Ma troisième place obtenue à Antigonish m’a permis de croire que je peux performer d’ici la fin de la campagne sur les ovales de Saint-Eustache, Loudon et Jukasa.

Je n’abandonne pas!

CHRONIQUE / Avec trois courses à faire à la saison, j’occupe le quatrième rang du classement de la série canadienne de NASCAR. J’ai 27 points de retard sur Andrew Ranger et mon ami Kevin Lacroix et cinq sur Louis-Philippe Dumoulin. Si, la semaine dernière, je vous disais que mes chances de remporter le championnat étaient pratiquement nulles, je vous dis aujourd’hui que je vais me battre jusqu’à la fin.

Je vais me battre jusqu’à la fin parce que, quand je regarde ça, je me dis que tout est possible. Est-ce que je peux gagner trois courses de suite ? Oui ! Est-ce que Andrew, Kevin et Louis-Philippe peuvent être malchanceux ou simplement obtenir des résultats ordinaires ? Oui ! Je vous le dis, tout est possible !

En fin de semaine, on s’en va à Saint-Eustache, où j’ai fini deuxième il y a un an. Vrai que c’est sur ovale, où j’ai obtenu ma part de difficultés cette saison, mais la troisième place que j’ai ramenée d’Antigonish, il y a quelques semaines, m’a encouragé pour la peine et me permet de croire que je peux performer d’ici la fin de la campagne sur les ovales de Saint-Eustache, Loudon et Jukasa.
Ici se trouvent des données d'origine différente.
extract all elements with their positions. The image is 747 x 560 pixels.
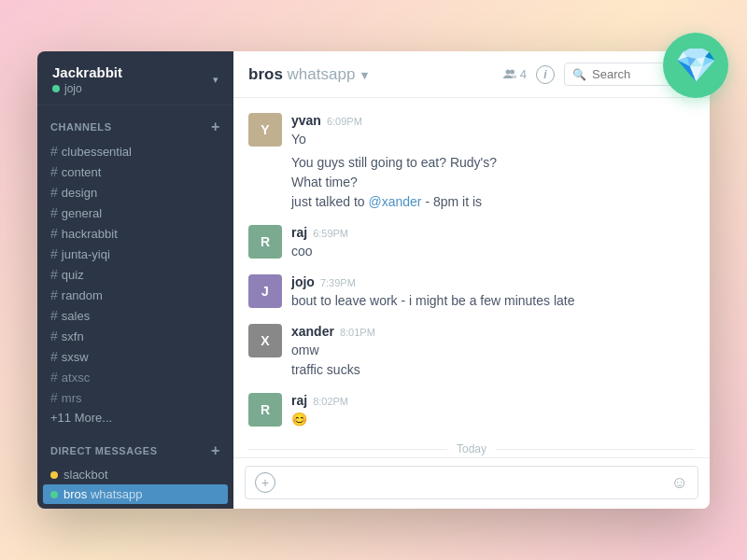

À Antigonish, j’avais une bonne voiture capable de se battre avec celle de Jason Hathaway, le vainqueur, et D.J. Kennington, qui a pris le deuxième rang. J’avais enfin l’impression qu’on avait ce qu’il fallait pour aller à la guerre sur ovale.

Évidemment, la course à Saint-Eustache va représenter quelque chose de spécial puisqu’il s’agira de la dernière épreuve de la série Pinty’s à cet endroit. Vous le savez, la piste fermera ses portes à la fin de la présente saison, le propriétaire Alan Labrosse ayant ni plus ni moins été obligé de vendre son complexe à la Ville, qui a l’intention d’utiliser le terrain pour bâtir autre chose.

Je trouve ça triste. Le stock-car perd un endroit mythique, une piste qui a été témoin de grandes performances et qui a lancé la carrière de nombreux pilotes. En fait, à chaque fois qu’une piste ferme ses portes au Québec, ça me fait mal.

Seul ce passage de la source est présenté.